Rapidement la commémoration des hommes qui se sont sacrifiés pour la défense de la Patrie est envisagée.

Le 26 mars 1919, le conseil municipal décide de réaliser une plaque en marbre placée dans la salle d’honneur de l’hôtel de ville où seront gravés les noms des soldats de Langres tombés au champ d’honneur. Un tableau reproduisant ces inscriptions est prévu pour être placé dans toutes les écoles. Le conseil propose également de demander deux photos aux familles, l’une placée dans un cadre accroché en salle d’honneur, l’autre conservée dans un « album-livre d’or » rangé dans le cabinet du maire. Le 31 mai de la même année, un crédit de 1000 francs est voté pour l’achat des cadres et des albums. Charles Royer, « dont la compétence artistique est bien connue » se charge de la disposition et de l’aménagement des albums. Ces livres font désormais partie des collections de la bibliothèque Marcel-Arland, les cadres sont perdus.

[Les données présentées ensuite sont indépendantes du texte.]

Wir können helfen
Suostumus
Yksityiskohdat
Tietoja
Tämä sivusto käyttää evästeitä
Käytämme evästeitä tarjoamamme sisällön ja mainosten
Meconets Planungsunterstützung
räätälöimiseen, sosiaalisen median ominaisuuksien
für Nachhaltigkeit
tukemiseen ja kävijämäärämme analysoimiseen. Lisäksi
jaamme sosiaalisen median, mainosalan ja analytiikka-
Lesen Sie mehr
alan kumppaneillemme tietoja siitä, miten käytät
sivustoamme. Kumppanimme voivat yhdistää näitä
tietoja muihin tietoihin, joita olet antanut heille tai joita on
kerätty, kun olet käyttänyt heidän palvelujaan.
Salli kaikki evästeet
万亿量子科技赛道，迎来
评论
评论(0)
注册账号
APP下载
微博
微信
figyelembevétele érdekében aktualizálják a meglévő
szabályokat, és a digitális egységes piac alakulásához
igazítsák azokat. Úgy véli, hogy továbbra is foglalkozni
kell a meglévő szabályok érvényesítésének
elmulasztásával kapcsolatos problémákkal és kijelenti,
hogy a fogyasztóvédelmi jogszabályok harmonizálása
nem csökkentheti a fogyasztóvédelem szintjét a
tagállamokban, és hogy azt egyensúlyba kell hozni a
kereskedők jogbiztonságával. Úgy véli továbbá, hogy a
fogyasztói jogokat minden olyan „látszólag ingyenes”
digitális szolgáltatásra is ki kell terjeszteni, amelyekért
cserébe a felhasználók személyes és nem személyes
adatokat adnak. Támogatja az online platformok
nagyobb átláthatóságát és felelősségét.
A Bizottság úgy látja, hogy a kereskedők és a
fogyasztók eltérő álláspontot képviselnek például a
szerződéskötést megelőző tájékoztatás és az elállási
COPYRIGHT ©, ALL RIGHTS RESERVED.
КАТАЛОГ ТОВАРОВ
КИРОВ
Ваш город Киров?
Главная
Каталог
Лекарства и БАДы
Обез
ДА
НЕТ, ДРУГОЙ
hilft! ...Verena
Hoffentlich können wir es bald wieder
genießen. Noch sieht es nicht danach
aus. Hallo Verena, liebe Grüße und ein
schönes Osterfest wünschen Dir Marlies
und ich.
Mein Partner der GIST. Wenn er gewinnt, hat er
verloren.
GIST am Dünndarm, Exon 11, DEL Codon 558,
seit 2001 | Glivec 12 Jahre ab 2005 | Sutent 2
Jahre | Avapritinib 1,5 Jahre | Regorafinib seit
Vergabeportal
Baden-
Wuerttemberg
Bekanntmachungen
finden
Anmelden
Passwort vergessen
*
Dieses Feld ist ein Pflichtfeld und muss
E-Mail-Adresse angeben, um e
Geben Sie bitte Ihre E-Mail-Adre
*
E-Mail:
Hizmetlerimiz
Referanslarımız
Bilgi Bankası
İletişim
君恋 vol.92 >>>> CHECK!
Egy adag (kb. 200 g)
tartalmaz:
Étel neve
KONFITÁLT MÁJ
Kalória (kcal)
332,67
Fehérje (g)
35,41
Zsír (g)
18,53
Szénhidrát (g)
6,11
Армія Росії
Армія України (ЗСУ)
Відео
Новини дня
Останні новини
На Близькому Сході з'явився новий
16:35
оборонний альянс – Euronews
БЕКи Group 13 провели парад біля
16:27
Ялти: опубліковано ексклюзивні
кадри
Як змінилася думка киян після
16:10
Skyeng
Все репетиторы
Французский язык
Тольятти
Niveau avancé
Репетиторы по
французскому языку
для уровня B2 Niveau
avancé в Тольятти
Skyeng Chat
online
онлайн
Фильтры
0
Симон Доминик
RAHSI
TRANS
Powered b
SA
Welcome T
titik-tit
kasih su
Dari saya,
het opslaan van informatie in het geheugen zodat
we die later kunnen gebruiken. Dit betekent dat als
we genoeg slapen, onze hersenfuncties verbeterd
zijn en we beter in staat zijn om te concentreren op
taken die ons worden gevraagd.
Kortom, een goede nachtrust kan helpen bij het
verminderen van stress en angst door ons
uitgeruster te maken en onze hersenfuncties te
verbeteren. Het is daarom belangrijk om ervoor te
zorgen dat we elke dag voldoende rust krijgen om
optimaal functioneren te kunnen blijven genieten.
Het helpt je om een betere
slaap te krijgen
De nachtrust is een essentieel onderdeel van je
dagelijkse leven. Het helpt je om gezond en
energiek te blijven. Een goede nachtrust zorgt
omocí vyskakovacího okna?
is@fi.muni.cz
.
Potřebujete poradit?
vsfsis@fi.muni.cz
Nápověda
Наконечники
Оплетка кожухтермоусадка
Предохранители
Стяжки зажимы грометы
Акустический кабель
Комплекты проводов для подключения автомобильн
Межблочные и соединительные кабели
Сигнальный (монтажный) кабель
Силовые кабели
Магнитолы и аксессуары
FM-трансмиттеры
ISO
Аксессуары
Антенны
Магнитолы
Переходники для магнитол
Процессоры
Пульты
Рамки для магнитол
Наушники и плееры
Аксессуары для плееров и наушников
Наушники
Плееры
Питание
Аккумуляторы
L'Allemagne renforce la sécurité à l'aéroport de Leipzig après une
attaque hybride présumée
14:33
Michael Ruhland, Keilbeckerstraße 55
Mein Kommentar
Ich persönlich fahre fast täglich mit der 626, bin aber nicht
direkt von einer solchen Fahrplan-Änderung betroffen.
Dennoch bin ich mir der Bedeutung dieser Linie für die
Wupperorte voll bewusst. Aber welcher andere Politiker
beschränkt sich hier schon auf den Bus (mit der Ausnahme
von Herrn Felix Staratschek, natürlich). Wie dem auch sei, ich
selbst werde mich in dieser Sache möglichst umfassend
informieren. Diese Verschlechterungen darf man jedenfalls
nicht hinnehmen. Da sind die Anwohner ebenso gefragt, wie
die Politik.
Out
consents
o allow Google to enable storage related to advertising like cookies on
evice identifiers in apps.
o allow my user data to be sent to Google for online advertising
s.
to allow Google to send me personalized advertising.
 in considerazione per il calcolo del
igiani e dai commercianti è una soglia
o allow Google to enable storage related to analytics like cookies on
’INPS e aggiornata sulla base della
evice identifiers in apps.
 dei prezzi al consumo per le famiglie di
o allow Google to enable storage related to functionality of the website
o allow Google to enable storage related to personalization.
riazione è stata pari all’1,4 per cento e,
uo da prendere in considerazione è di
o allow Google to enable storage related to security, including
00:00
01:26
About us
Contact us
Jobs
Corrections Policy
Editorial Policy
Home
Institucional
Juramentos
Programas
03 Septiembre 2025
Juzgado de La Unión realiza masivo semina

En 1923, un petit monument commémoratif portant les noms des morts pour la France de la paroisse Saint-Martin est installé dans l’église du même nom. Il a été dessiné par l’architecte langrois Méot et réalisé par le sculpteur Michel. Il s’agit d’une sculpture en marbre représentant un livre dans lequel sont inscrits les noms des soldats. Le livre est posé sur un coussin et adossé à des feuilles de chêne qui symbolisent les vertus civiques et la gloire. Dans la partie basse du livre sont représentées une médaille militaire, une branche de laurier et une feuille de palme, symbole des martyrs. Le monument est béni par l’Evêque de Langres le 18 mars 1923.

Bien plus tard, d’autres monuments commémoratifs liés à la guerre de 1914-1918 virent le jour. Le 26 février 1938, l’amicale des Anciens du 21e Régiment d’Infanterie inaugure une plaque rendant hommage aux soldats du 21e, 221e R.I. et 51e Régiment d’Infanterie Territoriale tués pendant le conflit. Cette plaque figure encore sur la façade d’une des casernes à l’entrée de la place d’armes.

De même en 1946, un calvaire fut édifié sur la colline des Fourches. Des plaques commémoratives répertoriant tous les noms des soldats langrois morts pour la France en 1914-1918 et en 1939-1945 ont été fixées sur sa base.